I am too scared to weigh myself! I wonder if I reached my goal of 119!! I'm getting a bit thinner so it could be possible.

 

but I swear I look like a wrinkly old person under my eyes...I don't know anyone else my age that has this issue so I really think sadly, that it stems from the time I got that 2nd degree sunburn under my eyes and around my nose. I may get laser therapy or something similar if this doesn't improve naturally.

 

In terms of food

 

I'm just eating what is convenient again, so I'm falling off the health wagon despite a successful couple of days. I ate all the veggies in the fridge and since then I haven't gone shopping so I've just been eating whatever is in the freezer or pantry! BAD! I feel like crap when I do it too, because it just isn't good for me I guess.

 

I really wanted to try a veggie fast type of deal

 

I just don't know if I have the motivation to do it!!! If I can get my lazy ass to the grocery store then I really will try to stock up on enough that I can feasibly attempt this.

Here's to that!

Maybe I could try a 3 day one.

 

The thing is, I know that if I don't eat enough, I'm just going to get too hungry and my body is going to feel all weird and out of control. It's not even a disordered eating/mindset thing anymore since I fixed that long ago. It's like I give my body what it wants, and I can tell it's like confused or something. It just wants to eat something with a lot of calories, that is within easy reach. Then my brain has to be like, "no body, we need to wait until I prepare some nutritious food," but my body is like, "feeeeed me NOW"

 

I need to be careful when breaking the fast, that there are options available that are not just empty calories and foods full of chemicals that will make me feel groggy and ill.
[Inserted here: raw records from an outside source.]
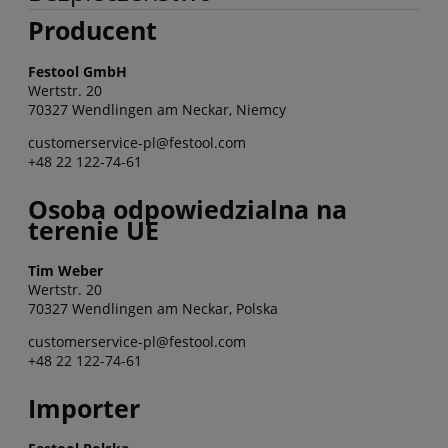
Producent
Festool GmbH
Wertstr. 20
70327 Wendlingen am Neckar, Niemcy
customerservice-pl@festool.com
+48 22 122-74-61
Osoba odpowiedzialna na
terenie UE
Tim Weber
Wertstr. 20
70327 Wendlingen am Neckar, Polska
customerservice-pl@festool.com
+48 22 122-74-61
Importer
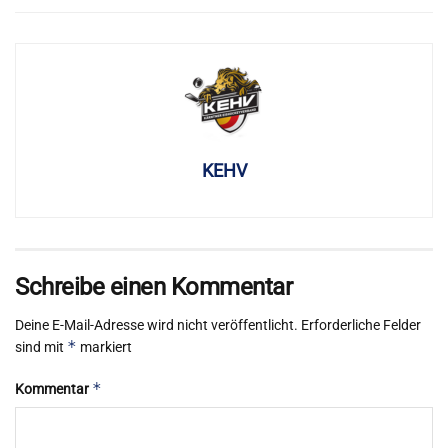
KEHV
Schreibe einen Kommentar
Deine E-Mail-Adresse wird nicht veröffentlicht.
Erforderliche Felder
*
sind mit
markiert
*
Kommentar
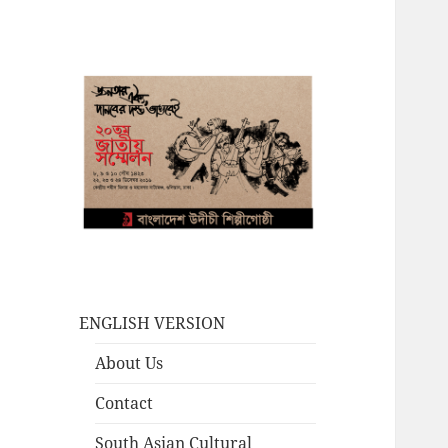
ENGLISH VERSION
About Us
Contact
South Asian Cultural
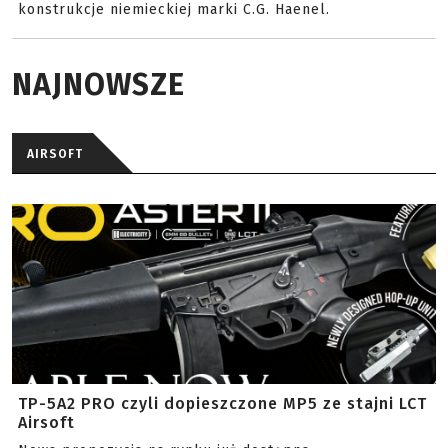
konstrukcje niemieckiej marki C.G. Haenel.
NAJNOWSZE
AIRSOFT
TP-5A2 PRO czyli dopieszczone MP5 ze stajni LCT
Airsoft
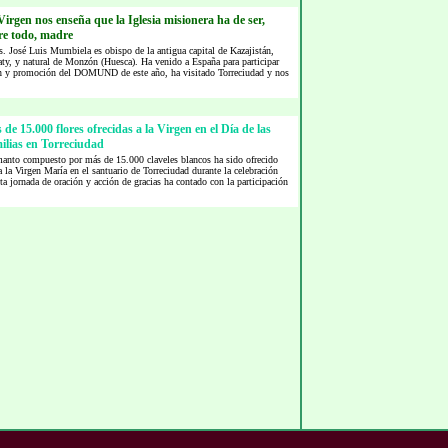
irgen nos enseña que la Iglesia misionera ha de ser,
re todo, madre
. José Luis Mumbiela es obispo de la antigua capital de Kazajistán,
ty, y natural de Monzón (Huesca). Ha venido a España para participar
ión y promoción del DOMUND de este año, ha visitado Torreciudad y nos
de 15.000 flores ofrecidas a la Virgen en el Día de las
ilias en Torreciudad
anto compuesto por más de 15.000 claveles blancos ha sido ofrecido
 la Virgen María en el santuario de Torreciudad durante la celebración
ta jornada de oración y acción de gracias ha contado con la participación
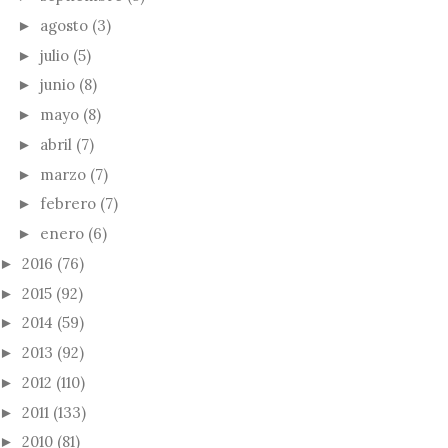
agosto
(3)
►
julio
(5)
►
junio
(8)
►
mayo
(8)
►
abril
(7)
►
marzo
(7)
►
febrero
(7)
►
enero
(6)
►
2016
(76)
►
2015
(92)
►
2014
(59)
►
2013
(92)
►
2012
(110)
►
2011
(133)
►
2010
(81)
►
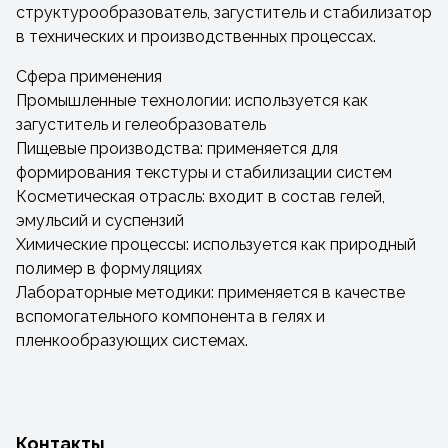
структурообразователь, загуститель и стабилизатор
в технических и производственных процессах.
Сфера применения
Промышленные технологии: используется как
загуститель и гелеобразователь
Пищевые производства: применяется для
формирования текстуры и стабилизации систем
Косметическая отрасль: входит в состав гелей,
эмульсий и суспензий
Химические процессы: используется как природный
полимер в формуляциях
Лабораторные методики: применяется в качестве
вспомогательного компонента в гелях и
пленкообразующих системах.
Контакты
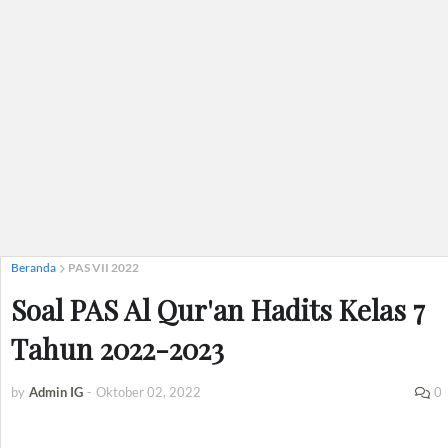
Beranda
PAS VII 2022
Soal PAS Al Qur'an Hadits Kelas 7
Tahun 2022-2023
by
Admin IG
-
Oktober 02, 2022
0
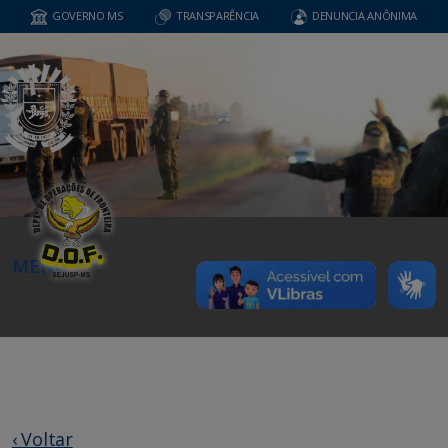
GOVERNO MS
TRANSPARÊNCIA
DENUNCIA ANÔNIMA
MENU
‹ Voltar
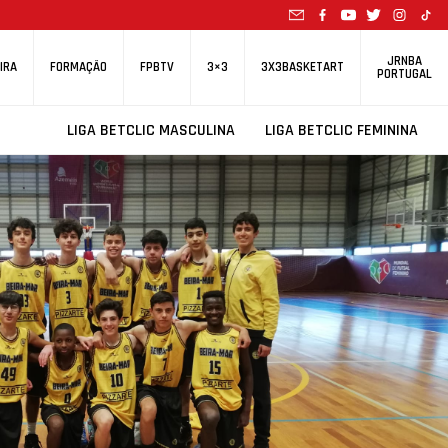
JRNBA
IRA
FORMAÇÃO
FPBTV
3×3
3X3BASKETART
PORTUGAL
LIGA BETCLIC MASCULINA
LIGA BETCLIC FEMININA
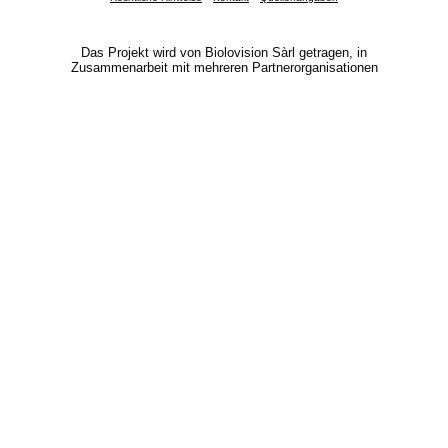
Das Projekt wird von Biolovision Sàrl getragen, in
Zusammenarbeit mit mehreren Partnerorganisationen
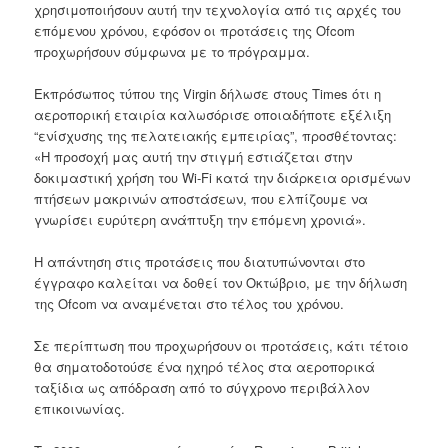
χρησιμοποιήσουν αυτή την τεχνολογία από τις αρχές του
επόμενου χρόνου, εφόσον οι προτάσεις της Ofcom
προχωρήσουν σύμφωνα με το πρόγραμμα.
Εκπρόσωπος τύπου της Virgin δήλωσε στους Times ότι η
αεροπορική εταιρία καλωσόρισε οποιαδήποτε εξέλιξη
“ενίσχυσης της πελατειακής εμπειρίας”, προσθέτοντας:
«Η προσοχή μας αυτή την στιγμή εστιάζεται στην
δοκιμαστική χρήση του Wi-Fi κατά την διάρκεια ορισμένων
πτήσεων μακρινών αποστάσεων, που ελπίζουμε να
γνωρίσει ευρύτερη ανάπτυξη την επόμενη χρονιά».
Η απάντηση στις προτάσεις που διατυπώνονται στο
έγγραφο καλείται να δοθεί τον Οκτώβριο, με την δήλωση
της Ofcom να αναμένεται στο τέλος του χρόνου.
Σε περίπτωση που προχωρήσουν οι προτάσεις, κάτι τέτοιο
θα σηματοδοτούσε ένα ηχηρό τέλος στα αεροπορικά
ταξίδια ως απόδραση από το σύγχρονο περιβάλλον
επικοινωνίας.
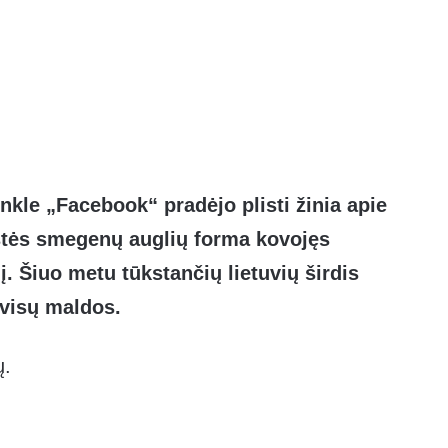
inkle „Facebook“ pradėjo plisti žinia apie
ystės smegenų auglių forma kovojęs
. Šiuo metu tūkstančių lietuvių širdis
 visų maldos.
ų.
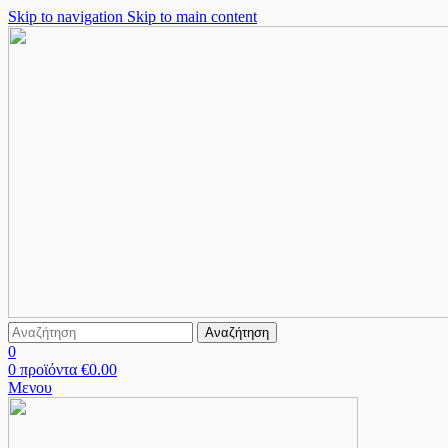
Skip to navigation
Skip to main content
Αναζήτηση
0
0
προϊόντα
€
0.00
Μενου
I don't think there is any burning need to do anything drastic anyway

 

but for me it just seems like a fun challenge rather than being too hard on myself or having unrealistic expectations.

 

It is much easier to handle dieting when I work my meals around the limits I know my body has.

 

So I have learned some stuff about myself like:

 

Dieting doesn't work long term for me if I reduce calories too quickly

I lose weight very quickly if I don't eat a lot at night or past 8ish

I need to eat a fair bit at each meal

Snacking is okay, but it doesn't really work for me personally because then I never get full and always stay hungry

I don't drink enough water because I hate wasting plastic bottles but I don't like tap water either

 

All of the 'naughty' foods are really not that great... except like Taco Bell...and cupcakes...and fresh backed chocolate chip cookies with walnuts, everything else I can pretty much take or leave.

even bubble tea (tastes kind of syrupy and intense after a while), milk chocolate (again too sweet). Obviously I used to have a major sweet tooth...because I'm such a sucker for advertising and there are so many different things to try!

 

but anyway, I don't try to cut out all of that stuff. Eventually I think I learned to just save those foods for special occasions where I can enjoy them without too much guilt or a lot of negative consequences like feeling sick.